When a man feels sorry for his abusive behavior, his regrets collide with his entitlement. The contradictory chatter inside his head sounds something like this:
I feel bad that I said ‘fuck you’ to her; that’s not a good thing to say, especially in front of the children. I lost it, and I want my family to have an image of me as always being strong and in charge. I don’t like for them to see me looking ugly the way I did in that argument; it hurts my self-esteem. But she called me “irresponsible”! How does she expect me to react when she says something like that? She can’t talk to me that way. Now the children are going to think I was the bad guy, when she was the cause of it. If they start siding with her, I’m going to let them know why I was mad. Now she’s made me look really bad. Fuck her.
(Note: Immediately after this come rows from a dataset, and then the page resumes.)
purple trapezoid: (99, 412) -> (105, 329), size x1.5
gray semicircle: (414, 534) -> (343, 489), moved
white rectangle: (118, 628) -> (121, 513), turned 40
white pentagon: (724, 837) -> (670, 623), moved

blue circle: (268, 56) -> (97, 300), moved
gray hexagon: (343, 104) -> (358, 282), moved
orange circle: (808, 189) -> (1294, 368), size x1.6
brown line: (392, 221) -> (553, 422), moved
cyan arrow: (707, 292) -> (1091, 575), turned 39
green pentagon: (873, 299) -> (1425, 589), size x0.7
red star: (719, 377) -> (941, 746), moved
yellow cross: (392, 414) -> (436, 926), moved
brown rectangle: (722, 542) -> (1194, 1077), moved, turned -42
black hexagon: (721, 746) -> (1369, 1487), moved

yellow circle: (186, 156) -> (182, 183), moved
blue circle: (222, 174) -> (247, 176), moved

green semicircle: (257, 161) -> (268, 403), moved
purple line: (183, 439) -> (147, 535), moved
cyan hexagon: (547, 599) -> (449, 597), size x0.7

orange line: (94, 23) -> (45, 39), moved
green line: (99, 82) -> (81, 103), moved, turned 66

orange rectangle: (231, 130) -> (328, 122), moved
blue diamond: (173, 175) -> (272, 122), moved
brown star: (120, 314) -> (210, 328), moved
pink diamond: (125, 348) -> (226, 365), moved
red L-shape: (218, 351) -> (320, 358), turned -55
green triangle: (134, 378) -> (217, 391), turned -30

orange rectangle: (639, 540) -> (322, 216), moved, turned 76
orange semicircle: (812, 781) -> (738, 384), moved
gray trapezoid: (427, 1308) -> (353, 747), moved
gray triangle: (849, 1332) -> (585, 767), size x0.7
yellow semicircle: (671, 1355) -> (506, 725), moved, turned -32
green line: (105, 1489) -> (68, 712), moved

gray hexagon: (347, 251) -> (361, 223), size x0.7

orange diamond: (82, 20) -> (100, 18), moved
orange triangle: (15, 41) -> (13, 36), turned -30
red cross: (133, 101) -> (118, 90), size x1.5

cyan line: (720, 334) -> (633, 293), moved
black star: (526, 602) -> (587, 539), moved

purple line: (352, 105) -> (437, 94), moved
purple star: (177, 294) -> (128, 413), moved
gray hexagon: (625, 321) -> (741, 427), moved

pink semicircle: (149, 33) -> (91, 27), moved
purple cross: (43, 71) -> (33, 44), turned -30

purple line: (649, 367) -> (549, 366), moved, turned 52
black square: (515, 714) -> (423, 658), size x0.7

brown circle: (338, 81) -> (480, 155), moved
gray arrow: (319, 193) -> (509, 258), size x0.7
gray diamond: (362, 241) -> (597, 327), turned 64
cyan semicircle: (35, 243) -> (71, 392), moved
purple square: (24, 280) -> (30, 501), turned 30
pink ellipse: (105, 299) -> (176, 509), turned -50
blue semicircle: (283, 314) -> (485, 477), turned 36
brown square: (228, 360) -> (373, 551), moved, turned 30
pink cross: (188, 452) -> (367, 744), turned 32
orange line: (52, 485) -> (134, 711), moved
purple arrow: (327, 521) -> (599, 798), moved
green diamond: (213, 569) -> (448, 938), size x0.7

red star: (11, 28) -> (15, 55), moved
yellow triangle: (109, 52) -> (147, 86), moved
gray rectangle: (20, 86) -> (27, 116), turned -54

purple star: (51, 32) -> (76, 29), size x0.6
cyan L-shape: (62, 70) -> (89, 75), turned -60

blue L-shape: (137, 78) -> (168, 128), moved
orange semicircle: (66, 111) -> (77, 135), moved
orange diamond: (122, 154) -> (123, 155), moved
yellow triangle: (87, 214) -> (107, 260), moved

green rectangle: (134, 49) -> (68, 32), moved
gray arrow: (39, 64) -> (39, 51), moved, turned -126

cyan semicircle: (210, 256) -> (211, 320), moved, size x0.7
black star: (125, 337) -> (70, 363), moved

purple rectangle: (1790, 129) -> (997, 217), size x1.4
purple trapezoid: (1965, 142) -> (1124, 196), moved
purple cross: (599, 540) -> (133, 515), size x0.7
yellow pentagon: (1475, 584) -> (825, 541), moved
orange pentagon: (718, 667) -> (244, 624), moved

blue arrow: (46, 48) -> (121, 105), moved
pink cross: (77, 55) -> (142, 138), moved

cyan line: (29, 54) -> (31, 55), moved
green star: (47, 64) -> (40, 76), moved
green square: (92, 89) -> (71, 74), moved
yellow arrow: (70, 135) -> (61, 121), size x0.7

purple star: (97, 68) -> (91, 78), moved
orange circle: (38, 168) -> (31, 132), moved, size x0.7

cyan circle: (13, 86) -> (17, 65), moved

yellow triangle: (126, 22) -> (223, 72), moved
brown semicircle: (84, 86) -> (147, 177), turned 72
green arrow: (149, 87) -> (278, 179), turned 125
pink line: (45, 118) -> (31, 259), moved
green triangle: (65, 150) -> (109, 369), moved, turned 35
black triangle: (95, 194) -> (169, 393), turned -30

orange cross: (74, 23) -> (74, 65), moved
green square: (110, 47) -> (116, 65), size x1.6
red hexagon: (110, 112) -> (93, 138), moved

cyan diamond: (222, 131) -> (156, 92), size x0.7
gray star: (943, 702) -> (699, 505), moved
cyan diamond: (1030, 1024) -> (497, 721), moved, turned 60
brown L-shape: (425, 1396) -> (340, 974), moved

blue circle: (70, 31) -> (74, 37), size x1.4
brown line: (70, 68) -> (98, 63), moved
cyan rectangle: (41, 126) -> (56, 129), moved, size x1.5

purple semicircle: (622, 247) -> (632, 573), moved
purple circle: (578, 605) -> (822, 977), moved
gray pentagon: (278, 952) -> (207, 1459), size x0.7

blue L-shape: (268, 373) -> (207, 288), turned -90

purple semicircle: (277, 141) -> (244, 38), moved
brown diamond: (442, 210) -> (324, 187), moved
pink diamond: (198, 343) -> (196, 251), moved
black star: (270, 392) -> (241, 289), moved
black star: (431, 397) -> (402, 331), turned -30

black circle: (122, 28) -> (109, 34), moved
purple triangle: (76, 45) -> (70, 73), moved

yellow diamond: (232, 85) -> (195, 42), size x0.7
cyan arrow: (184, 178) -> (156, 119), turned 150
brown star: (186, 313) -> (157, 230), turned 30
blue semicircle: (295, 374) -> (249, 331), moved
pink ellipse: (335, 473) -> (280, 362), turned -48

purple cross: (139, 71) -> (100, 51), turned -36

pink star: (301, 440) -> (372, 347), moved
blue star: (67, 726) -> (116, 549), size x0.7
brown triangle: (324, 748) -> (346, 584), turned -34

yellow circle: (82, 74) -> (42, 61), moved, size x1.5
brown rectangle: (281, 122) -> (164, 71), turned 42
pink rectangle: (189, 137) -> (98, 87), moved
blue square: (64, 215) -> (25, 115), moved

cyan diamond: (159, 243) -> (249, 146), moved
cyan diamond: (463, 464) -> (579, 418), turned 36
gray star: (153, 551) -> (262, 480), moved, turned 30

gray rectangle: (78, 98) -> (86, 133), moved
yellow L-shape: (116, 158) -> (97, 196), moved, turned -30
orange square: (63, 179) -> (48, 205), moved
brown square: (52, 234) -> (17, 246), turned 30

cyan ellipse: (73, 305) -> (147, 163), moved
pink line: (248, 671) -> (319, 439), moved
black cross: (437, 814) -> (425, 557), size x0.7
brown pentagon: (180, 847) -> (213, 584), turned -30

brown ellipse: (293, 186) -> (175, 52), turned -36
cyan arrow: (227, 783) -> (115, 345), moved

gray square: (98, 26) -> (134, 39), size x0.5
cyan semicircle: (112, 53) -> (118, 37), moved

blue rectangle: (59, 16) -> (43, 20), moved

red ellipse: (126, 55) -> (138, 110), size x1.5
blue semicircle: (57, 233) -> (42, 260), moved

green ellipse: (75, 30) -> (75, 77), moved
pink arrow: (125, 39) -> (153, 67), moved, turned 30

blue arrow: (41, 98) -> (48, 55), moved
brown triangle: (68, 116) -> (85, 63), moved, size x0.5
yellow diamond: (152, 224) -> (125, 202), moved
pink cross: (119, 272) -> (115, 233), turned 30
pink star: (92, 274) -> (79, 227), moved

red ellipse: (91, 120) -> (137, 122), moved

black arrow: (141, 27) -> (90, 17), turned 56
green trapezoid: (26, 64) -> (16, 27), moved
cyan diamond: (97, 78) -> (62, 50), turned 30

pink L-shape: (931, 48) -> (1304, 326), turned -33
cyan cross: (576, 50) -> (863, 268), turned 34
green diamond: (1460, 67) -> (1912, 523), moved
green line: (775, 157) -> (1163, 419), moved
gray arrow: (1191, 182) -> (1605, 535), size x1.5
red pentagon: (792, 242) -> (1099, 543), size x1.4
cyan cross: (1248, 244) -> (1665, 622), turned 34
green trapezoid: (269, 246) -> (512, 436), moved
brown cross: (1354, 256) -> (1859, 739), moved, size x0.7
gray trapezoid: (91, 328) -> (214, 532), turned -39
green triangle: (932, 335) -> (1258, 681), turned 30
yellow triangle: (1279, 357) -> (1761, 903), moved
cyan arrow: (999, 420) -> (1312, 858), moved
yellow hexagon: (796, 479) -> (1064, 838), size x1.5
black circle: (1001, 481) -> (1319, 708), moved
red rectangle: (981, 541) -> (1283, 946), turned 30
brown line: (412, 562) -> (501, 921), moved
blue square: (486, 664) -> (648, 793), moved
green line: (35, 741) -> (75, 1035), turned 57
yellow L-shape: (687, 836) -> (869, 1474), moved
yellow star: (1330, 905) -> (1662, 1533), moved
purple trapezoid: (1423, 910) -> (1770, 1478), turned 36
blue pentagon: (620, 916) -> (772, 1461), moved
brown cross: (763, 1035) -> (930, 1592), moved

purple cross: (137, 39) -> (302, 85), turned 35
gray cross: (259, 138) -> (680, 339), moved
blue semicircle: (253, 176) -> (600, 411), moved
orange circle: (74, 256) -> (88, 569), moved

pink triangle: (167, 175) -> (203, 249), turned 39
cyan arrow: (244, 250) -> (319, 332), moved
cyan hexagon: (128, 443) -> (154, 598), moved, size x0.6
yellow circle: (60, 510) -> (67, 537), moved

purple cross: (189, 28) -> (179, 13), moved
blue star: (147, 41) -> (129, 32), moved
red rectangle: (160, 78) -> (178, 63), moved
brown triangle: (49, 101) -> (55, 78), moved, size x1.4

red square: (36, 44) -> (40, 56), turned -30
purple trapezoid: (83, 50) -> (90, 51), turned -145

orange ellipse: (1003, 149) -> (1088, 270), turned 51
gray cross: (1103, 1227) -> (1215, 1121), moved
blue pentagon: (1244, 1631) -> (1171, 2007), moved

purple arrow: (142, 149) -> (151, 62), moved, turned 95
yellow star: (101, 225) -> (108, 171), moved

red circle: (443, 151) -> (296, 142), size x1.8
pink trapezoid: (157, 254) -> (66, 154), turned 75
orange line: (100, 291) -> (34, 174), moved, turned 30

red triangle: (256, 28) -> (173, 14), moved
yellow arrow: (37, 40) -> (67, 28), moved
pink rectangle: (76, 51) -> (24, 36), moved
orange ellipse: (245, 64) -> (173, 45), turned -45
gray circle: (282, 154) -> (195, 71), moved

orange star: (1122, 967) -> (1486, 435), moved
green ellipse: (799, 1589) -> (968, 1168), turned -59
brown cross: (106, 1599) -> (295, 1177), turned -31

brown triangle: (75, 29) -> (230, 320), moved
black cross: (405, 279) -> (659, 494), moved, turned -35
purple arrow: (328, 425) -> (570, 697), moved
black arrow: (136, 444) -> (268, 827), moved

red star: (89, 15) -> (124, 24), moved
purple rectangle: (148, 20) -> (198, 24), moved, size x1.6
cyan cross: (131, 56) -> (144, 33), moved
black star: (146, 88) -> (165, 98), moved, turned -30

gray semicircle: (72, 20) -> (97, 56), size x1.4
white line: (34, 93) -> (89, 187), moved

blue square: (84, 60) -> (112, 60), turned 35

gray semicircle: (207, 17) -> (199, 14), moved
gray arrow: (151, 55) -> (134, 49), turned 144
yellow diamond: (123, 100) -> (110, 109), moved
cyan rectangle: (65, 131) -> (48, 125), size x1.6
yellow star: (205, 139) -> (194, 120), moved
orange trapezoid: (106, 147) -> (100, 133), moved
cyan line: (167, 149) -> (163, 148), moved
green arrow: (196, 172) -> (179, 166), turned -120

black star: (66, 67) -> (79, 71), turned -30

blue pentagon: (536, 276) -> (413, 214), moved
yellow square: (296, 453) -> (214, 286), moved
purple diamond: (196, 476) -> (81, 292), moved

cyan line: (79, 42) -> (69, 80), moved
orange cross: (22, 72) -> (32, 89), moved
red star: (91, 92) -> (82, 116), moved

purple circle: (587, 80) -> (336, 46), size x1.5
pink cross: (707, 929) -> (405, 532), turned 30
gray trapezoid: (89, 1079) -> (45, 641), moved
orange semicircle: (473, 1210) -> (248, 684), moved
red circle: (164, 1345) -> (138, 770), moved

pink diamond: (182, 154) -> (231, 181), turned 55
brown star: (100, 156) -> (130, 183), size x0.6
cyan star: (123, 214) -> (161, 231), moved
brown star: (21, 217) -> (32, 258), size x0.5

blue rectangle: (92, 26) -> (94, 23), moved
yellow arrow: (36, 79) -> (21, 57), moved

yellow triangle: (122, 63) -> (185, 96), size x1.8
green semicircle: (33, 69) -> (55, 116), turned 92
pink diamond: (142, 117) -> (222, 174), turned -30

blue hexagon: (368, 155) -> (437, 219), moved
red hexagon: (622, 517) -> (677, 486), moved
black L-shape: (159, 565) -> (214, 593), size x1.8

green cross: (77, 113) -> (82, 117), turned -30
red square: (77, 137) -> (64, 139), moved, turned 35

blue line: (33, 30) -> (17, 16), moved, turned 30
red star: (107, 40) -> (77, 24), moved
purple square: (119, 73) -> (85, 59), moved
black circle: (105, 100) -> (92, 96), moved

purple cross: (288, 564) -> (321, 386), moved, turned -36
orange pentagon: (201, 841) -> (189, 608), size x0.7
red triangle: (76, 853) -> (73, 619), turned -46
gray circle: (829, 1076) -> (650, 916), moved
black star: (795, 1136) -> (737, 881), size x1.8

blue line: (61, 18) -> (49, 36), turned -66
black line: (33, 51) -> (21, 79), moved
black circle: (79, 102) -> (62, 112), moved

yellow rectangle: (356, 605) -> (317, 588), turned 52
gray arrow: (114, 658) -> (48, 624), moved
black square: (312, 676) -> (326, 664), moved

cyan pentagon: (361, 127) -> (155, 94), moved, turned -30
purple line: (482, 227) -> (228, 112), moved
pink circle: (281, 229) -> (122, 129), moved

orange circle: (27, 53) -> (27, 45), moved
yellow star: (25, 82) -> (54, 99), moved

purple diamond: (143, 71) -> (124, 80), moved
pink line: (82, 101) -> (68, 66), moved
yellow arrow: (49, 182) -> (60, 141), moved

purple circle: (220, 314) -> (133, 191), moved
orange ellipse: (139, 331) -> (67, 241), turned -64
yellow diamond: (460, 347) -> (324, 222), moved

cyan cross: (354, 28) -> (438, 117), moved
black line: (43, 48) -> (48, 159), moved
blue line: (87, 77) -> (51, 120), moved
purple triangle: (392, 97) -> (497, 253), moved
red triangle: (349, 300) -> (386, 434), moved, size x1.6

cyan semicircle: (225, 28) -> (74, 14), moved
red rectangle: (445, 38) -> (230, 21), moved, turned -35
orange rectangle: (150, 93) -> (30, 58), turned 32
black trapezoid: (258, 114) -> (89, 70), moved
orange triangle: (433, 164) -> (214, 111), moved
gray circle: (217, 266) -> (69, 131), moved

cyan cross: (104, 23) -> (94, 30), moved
Let’s follow the path that this man’s internal dialogue takes. First, his remorse is not primarily focused on the way his verbal assault wounded his partner. What he feels bad about mostly is: (1) He damaged his image in other people’s eyes; (2) he offended his own sense of how he would like to be; (3) he feels he should be able to control his partner without resorting to abuse. From those thoughts he slides into blaming his outburst on his partner, which he feels entitled to do, and in this way rids himself of his feelings of guilt. By the end of his self-talk, he is holding his partner responsible for everything, including the effects that he has just had on their children. The abuser’s self-focus and victim-blaming orientation tend to cause his remorse to fade in this way.